* [YOUR OBJECTIVE]
Which lines in the data below contain the string "thép"? Show each one.

(THE INPUT)

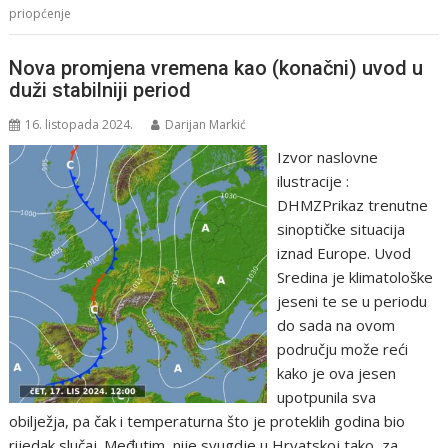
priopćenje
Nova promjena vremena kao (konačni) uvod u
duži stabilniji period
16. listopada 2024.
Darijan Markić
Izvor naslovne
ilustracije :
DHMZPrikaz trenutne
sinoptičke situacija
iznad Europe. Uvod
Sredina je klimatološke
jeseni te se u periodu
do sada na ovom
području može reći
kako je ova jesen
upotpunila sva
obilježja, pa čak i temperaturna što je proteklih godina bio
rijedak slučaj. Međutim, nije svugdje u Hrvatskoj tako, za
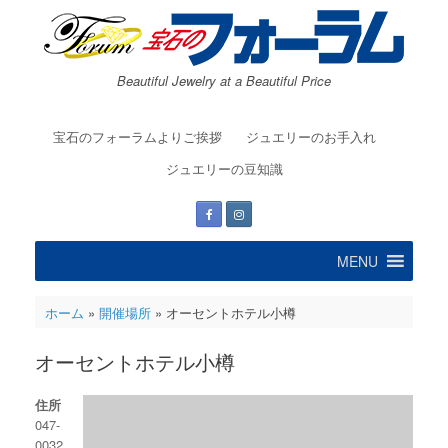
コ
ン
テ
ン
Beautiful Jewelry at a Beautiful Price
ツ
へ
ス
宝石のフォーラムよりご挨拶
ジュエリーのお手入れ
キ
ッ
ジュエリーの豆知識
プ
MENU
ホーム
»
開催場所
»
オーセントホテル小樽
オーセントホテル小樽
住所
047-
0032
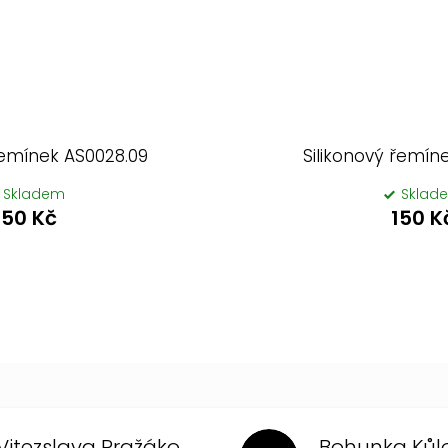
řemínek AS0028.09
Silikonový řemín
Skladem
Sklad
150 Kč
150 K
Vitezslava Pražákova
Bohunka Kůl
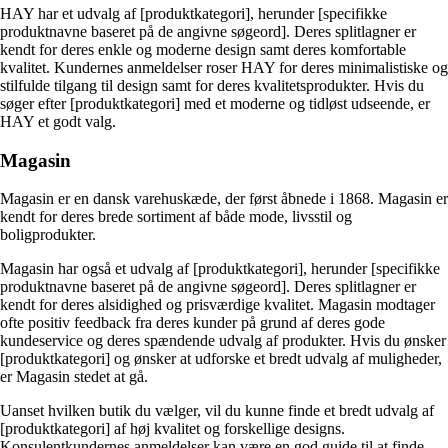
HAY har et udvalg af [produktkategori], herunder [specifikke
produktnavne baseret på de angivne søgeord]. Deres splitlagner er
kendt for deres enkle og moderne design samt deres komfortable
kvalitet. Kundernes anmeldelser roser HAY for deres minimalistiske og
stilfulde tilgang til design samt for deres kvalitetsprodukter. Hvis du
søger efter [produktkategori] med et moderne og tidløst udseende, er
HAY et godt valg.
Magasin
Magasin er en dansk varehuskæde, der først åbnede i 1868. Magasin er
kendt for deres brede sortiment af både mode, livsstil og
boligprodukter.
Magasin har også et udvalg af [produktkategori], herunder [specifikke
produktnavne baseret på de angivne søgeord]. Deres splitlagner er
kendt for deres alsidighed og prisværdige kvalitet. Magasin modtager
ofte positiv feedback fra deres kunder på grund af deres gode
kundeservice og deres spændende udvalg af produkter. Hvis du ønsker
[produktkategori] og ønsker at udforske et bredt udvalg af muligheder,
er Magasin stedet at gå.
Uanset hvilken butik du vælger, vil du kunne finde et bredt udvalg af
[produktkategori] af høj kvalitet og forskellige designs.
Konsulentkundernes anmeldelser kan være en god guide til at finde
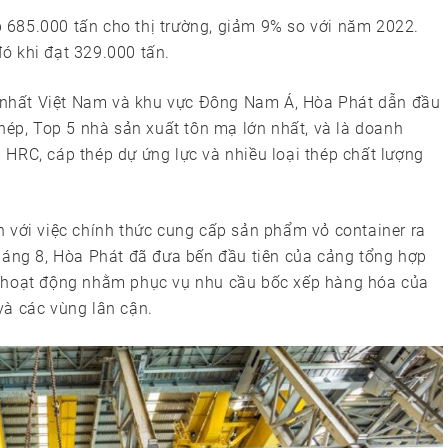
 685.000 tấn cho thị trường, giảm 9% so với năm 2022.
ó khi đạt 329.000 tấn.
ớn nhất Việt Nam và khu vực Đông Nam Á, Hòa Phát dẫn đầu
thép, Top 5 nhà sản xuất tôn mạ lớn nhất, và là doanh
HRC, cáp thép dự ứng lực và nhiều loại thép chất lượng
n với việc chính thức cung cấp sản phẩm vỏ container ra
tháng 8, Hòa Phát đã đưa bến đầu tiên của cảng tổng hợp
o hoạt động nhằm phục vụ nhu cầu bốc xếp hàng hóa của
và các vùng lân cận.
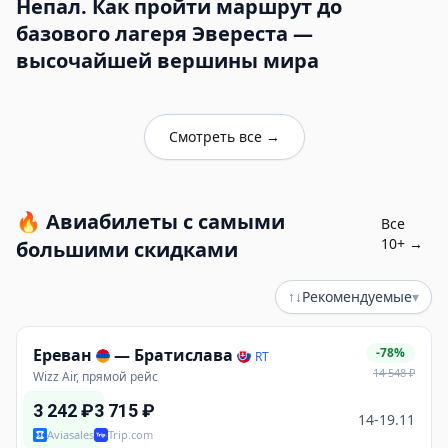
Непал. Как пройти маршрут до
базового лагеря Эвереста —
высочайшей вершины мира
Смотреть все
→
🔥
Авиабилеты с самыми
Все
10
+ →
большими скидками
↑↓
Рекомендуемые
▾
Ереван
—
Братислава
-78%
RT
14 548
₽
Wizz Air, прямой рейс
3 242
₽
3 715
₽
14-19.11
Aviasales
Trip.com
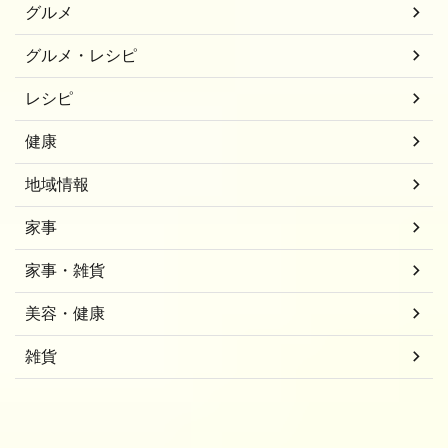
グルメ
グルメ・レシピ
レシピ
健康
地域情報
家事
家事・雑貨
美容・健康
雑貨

(End THE INPUT)
(THE INPUT)

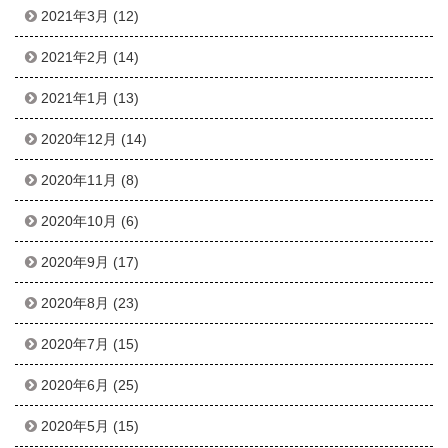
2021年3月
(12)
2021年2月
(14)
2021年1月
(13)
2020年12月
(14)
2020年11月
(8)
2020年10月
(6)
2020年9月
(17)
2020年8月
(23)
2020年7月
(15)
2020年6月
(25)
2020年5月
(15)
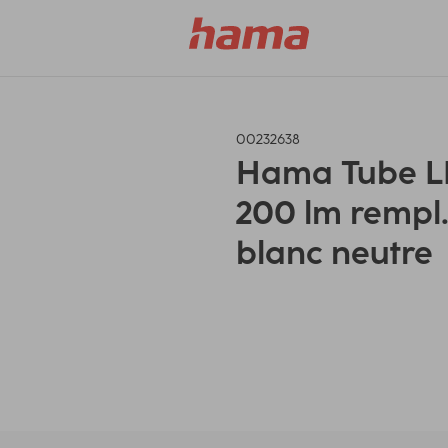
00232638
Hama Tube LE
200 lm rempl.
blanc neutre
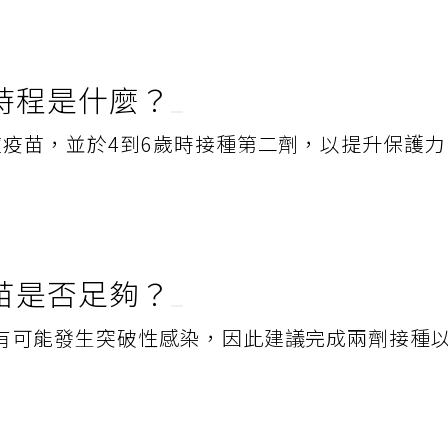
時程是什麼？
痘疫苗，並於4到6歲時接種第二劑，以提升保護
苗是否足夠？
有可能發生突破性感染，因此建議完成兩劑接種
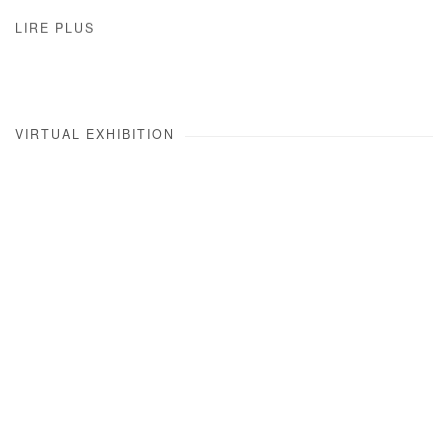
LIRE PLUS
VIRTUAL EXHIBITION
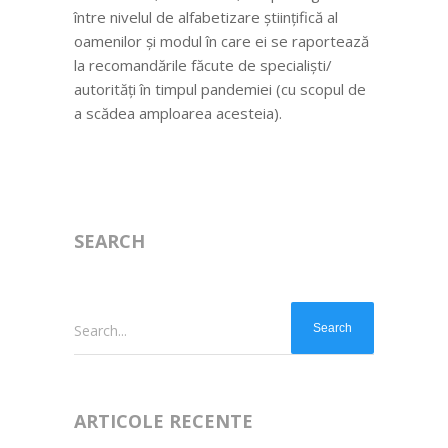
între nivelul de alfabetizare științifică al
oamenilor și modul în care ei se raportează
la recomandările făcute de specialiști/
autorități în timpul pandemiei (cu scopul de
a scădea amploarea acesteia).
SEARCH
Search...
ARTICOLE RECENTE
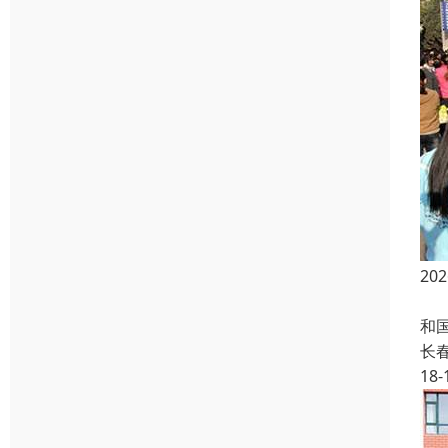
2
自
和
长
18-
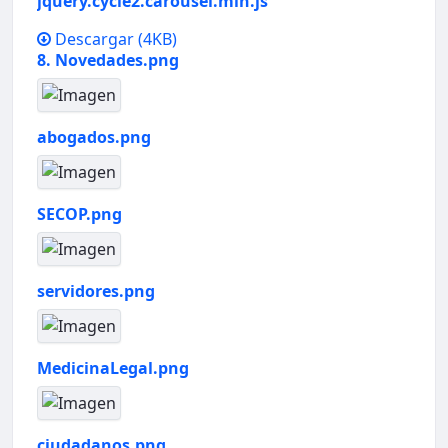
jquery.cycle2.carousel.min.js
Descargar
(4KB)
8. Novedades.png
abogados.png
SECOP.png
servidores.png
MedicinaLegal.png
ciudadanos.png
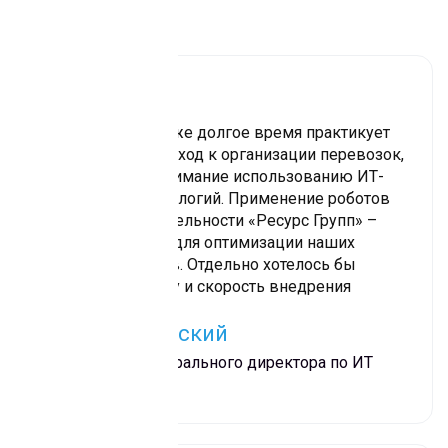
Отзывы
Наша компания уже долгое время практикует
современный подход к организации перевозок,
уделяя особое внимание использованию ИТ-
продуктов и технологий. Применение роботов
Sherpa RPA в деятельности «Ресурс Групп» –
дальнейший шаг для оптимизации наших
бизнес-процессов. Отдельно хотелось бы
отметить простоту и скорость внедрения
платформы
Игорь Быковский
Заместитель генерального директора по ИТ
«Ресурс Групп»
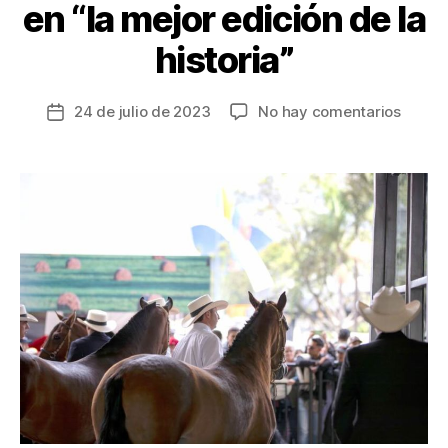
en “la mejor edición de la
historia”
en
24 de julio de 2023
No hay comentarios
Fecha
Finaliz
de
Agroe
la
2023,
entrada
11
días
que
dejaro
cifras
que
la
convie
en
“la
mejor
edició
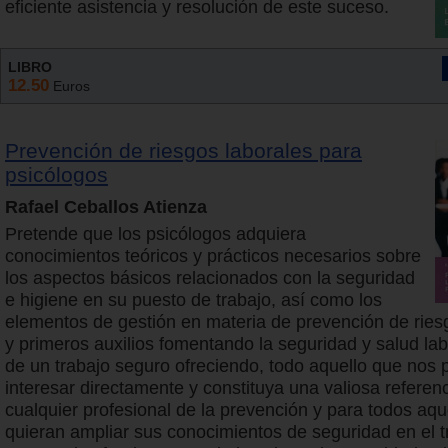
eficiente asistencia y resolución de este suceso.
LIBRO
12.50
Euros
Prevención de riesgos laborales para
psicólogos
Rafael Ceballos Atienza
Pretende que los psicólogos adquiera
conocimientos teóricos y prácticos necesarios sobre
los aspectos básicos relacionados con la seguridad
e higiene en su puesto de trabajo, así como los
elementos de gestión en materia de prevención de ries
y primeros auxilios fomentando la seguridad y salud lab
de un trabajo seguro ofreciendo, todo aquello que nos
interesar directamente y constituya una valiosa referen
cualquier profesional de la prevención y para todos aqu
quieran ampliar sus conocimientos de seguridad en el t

(End THE INPUT)
(THE INPUT)

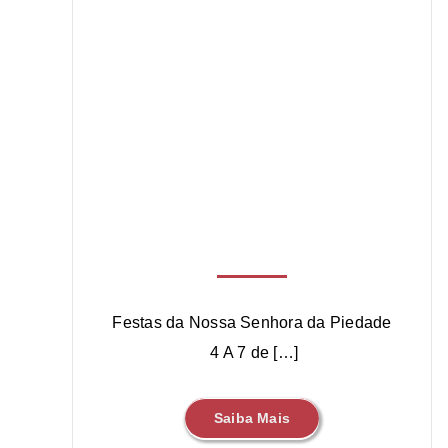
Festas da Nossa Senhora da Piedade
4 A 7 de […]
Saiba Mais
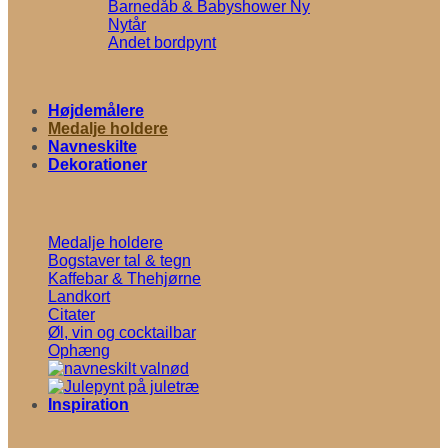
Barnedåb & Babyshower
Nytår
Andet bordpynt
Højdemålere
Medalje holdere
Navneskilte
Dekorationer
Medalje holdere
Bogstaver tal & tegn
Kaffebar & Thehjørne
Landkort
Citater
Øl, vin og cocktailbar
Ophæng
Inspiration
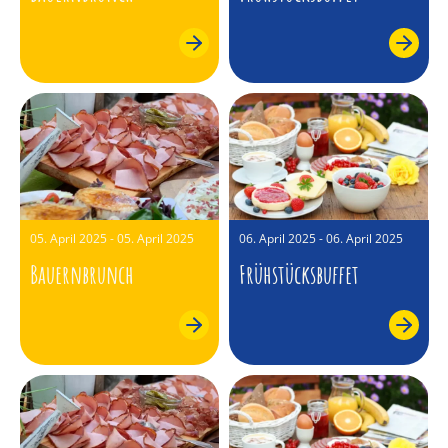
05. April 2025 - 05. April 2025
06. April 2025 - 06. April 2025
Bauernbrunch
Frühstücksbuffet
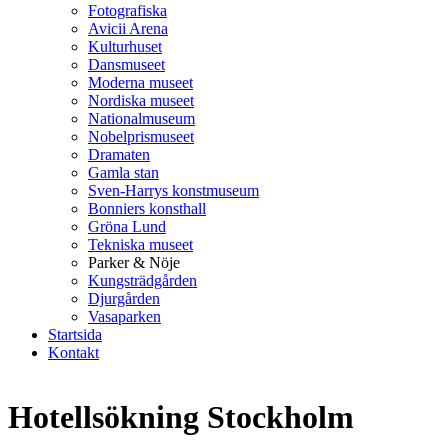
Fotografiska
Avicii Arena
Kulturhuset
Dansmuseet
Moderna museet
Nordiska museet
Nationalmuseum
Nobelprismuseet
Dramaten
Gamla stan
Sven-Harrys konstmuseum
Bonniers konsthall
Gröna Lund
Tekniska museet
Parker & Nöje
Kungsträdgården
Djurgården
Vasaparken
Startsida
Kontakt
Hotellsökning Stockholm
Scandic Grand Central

(End THE INPUT)

* [ANSWER TO THIS TASK]
thép, Top 5 nhà sản xuất tôn mạ lớn nhất, và là doanh
HRC, cáp thép dự ứng lực và nhiều loại thép chất lượng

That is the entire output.